Excerpts from a dataset
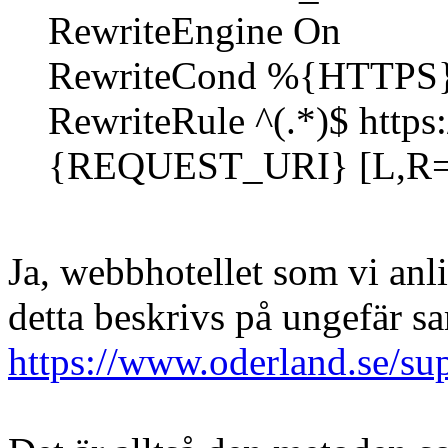
RewriteEngine On
RewriteCond %{HTTPS}
RewriteRule ^(.*)$ ht
{REQUEST_URI} [L,R=
Ja, webbhotellet som vi anli
detta beskrivs på ungefär s
https://www.oderland.se/suppo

- [Exercise directions]
Each entry above is to be duplicated exactly, and its pictures omitted.

- [Written reply]
RewriteEngine On
RewriteCond %{HTTPS}
RewriteRule ^(.*)$ ht
{REQUEST_URI} [L,R=
Ja, webbhotellet som vi anli
detta beskrivs på ungefär s
https://www.oderland.se/suppo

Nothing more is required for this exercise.